§ **What the exercise asks**
Your output should be the lines from the one with "ызванных ошибками в" through the end of the entries below, set down word for word and nothing else.

(Stored dataset items)

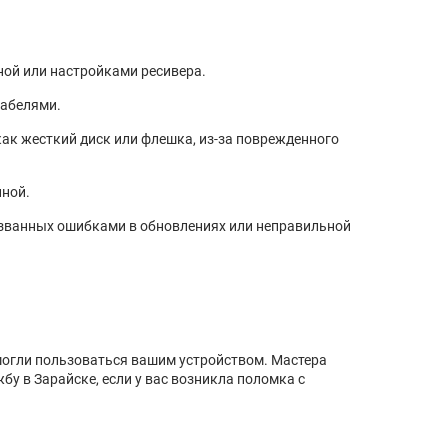
ной или настройками ресивера.
кабелями.
как жесткий диск или флешка, из-за поврежденного
нной.
ызванных ошибками в обновлениях или неправильной
могли пользоваться вашим устройством. Мастера
бу в Зарайске, если у вас возникла поломка с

§ **Result of this exercise**
ызванных ошибками в обновлениях или неправильной
могли пользоваться вашим устройством. Мастера
бу в Зарайске, если у вас возникла поломка с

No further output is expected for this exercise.